Director of Public Prosecutions (Again)

Yesterday I drew attention to the problem the Director of Public Prosecutions faces with a shortage of funds and hence of staff.

Today the Sydney Morning Herald has run with the story (click here). The Herald quotes Nicholas Cowdery (DPP) as stating bluntly:

"The Government commonly responds to these crises by shooting the messenger, in this case, me ... Anything to take attention away from the truth: which is that it has not accorded high enough priority in its spendingto this essential function of government ... This is not a Newcastle or Hunter problem, it is statewide."

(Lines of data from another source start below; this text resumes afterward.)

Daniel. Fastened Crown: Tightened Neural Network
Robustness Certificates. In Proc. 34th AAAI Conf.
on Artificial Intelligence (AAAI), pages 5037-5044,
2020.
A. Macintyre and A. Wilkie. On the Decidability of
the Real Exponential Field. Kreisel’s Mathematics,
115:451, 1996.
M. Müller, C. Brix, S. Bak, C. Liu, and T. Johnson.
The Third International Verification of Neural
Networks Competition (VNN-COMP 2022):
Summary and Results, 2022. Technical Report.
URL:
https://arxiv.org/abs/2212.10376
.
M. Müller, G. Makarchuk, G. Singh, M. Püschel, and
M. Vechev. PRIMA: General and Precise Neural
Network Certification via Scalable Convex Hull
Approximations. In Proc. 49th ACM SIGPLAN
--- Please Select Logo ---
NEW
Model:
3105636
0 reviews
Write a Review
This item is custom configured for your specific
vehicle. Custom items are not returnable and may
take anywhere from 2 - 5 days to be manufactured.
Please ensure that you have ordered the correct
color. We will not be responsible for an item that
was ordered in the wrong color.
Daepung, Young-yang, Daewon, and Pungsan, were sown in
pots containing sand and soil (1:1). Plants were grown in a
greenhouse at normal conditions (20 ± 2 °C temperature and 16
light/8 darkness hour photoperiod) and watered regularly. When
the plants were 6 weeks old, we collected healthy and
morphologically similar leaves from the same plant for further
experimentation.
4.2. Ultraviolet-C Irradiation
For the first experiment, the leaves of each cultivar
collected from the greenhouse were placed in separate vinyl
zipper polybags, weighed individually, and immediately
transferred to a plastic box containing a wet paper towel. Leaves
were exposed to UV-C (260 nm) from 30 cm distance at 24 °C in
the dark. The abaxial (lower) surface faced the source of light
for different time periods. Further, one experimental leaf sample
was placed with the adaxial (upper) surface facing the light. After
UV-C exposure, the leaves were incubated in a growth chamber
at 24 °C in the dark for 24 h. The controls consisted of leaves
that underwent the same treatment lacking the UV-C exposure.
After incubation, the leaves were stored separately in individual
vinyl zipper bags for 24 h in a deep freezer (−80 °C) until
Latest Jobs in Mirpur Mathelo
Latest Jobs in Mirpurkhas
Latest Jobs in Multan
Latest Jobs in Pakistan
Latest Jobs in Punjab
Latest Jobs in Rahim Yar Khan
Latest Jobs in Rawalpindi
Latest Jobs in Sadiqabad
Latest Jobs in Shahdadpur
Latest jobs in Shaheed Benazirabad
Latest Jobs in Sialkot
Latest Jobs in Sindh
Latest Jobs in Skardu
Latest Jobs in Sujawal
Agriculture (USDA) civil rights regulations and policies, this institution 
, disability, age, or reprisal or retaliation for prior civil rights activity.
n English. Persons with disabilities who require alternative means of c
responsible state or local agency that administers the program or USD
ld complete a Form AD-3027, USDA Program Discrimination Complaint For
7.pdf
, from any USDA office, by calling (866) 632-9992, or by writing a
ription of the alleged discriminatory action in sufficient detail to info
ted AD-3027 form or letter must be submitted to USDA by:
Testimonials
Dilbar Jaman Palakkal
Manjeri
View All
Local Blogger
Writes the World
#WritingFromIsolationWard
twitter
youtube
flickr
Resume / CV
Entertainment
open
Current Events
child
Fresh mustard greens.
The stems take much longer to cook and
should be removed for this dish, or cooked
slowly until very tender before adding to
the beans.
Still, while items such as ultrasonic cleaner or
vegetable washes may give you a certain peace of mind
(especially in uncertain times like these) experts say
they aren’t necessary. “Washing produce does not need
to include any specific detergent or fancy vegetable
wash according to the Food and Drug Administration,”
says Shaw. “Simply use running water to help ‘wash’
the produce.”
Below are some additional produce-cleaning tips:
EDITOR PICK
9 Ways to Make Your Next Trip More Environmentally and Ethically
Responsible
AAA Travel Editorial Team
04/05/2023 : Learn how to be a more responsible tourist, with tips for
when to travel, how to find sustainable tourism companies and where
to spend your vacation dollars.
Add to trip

The Herald article gives space for the usual obfuscating spin from a departmental spokesperson defending the Minister and typecasting the DPP in a bad light. The article states:

"The Government expected the DPP to manage its budget efficiently to maintain services around the state 'at all times.'"

The spin also trots out the rubbish details of how the mini budget provided cash so as to employ 14 solicitors. Yesterday I already pointed out the idiocy of the mini-budget as a band-aid solution to a gaping wound.

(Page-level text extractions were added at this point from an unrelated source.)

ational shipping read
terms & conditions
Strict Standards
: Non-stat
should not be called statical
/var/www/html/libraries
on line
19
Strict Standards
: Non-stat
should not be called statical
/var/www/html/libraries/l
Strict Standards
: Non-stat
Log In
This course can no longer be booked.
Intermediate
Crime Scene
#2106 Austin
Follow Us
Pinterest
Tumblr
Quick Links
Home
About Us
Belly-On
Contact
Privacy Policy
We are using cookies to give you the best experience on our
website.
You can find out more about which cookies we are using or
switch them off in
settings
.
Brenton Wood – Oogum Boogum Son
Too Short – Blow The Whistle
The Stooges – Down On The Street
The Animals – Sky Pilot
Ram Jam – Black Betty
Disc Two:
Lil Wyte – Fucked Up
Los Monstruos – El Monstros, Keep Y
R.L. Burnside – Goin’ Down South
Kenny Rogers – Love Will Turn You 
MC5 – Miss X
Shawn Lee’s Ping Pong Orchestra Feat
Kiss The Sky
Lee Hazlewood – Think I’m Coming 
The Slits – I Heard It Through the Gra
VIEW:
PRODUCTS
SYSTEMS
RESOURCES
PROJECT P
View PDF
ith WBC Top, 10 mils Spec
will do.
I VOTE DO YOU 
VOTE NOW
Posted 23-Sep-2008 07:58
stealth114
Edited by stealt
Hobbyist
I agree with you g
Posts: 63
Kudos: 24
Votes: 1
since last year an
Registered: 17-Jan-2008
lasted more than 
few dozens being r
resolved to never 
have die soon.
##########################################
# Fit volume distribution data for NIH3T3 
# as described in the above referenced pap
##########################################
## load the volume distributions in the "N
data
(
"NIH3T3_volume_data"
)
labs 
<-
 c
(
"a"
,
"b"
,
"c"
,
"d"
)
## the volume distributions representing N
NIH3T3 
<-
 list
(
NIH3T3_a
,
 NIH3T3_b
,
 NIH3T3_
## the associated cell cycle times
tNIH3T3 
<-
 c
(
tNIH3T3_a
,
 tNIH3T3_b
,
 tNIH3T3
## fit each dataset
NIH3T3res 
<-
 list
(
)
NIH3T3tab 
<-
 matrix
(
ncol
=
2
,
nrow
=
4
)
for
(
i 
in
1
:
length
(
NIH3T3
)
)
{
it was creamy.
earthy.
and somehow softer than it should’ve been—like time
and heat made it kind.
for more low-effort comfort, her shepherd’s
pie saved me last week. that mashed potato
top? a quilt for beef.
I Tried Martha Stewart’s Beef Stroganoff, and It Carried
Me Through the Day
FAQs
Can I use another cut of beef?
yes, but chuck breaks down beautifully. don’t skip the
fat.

The rest of this spin is so pathetic it is brimming with weasel words. Of course the DPP manages its budget and does so on the smell of an empty ledger. That of course is precisely the problem highlighted by Nicholas Cowdery. The word "efficiency" simply acts as an in-house cipher that is really referring to dire circumstances: more and more work devolves onto the shoulders of fewer employees. The entire network for the DPP, and thence the whole Attorney General's Department, is so fragile because every specific part that makes up the whole is stretched to the extreme limit. This means that everyone works in crisis conditions, works longer hours than they are actually remunerated for, and they are expected to maintain optimum services. The problem is not so much the structures or work-flow processes at the DPP. The problem does not arise from the staff.

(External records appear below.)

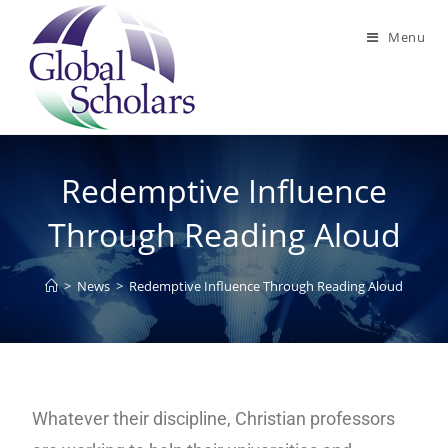
Menu
Redemptive Influence
Through Reading Aloud
>
News
>
Redemptive Influence Through Reading Aloud
Whatever their discipline, Christian professors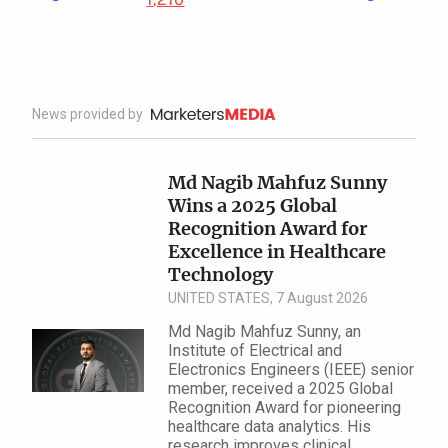
News provided by
Md Nagib Mahfuz Sunny
Wins a 2025 Global
Recognition Award for
Excellence in Health​care
Technology
UNITED STATES, 7 August 2026
Md Nagib Mahfuz Sunny, an
Institute of Electrical and
Electronics Engineers (IEEE) senior
member, received a 2025 Global
Recognition Award for pioneering
healthcare data analytics. His
research improves clinical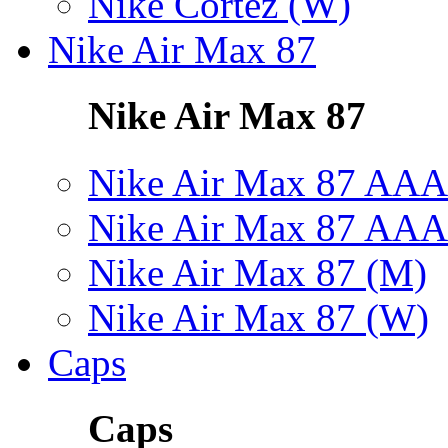
Nike Cortez (W)
Nike Air Max 87
Nike Air Max 87
Nike Air Max 87 AAA
Nike Air Max 87 AAA
Nike Air Max 87 (M)
Nike Air Max 87 (W)
Caps
Caps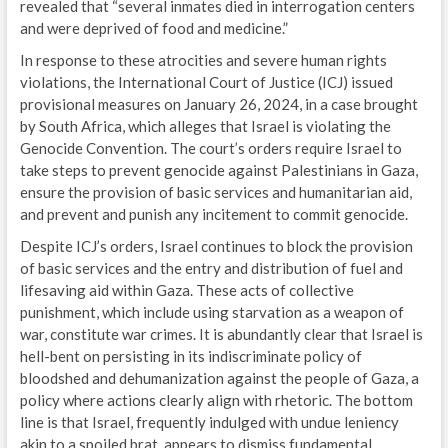
revealed that “several inmates died in interrogation centers
and were deprived of food and medicine.”
In response to these atrocities and severe human rights
violations, the International Court of Justice (ICJ) issued
provisional measures on January 26, 2024, in a case brought
by South Africa, which alleges that Israel is violating the
Genocide Convention. The court’s orders require Israel to
take steps to prevent genocide against Palestinians in Gaza,
ensure the provision of basic services and humanitarian aid,
and prevent and punish any incitement to commit genocide.
Despite ICJ’s orders, Israel continues to block the provision
of basic services and the entry and distribution of fuel and
lifesaving aid within Gaza. These acts of collective
punishment, which include using starvation as a weapon of
war, constitute war crimes. It is abundantly clear that Israel is
hell-bent on persisting in its indiscriminate policy of
bloodshed and dehumanization against the people of Gaza, a
policy where actions clearly align with rhetoric. The bottom
line is that Israel, frequently indulged with undue leniency
akin to a spoiled brat, appears to dismiss fundamental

The problem is the idiotic corporate culture that comes from the top-down that spews out meaningless jargon as if it conveys profound meaning. The problem is the public sector is in crisis because of the unrealistic expectations the Government has. The problem reflects on the incompetent mismanagement of NSW over many years. The extravagant and wasteful spending of the public purse by the Government. As the debt is large and the coffers are empty, these calls for "efficiency" are just a bureaucrat's mascara designed to deflect attention away from the real problem.

1 comment:

  1. All that chatter about efficiency what the bureaucrats who sprout this stuff end up doing is creating more red tape and inefficiency by these supposedly brilliant ideas about tightening budgets.

    They could tighten the budgets by cutting out the SES allowances - how can they possibly need an extra 35,000 p.a. on top of the 300,000 p.a. they already take?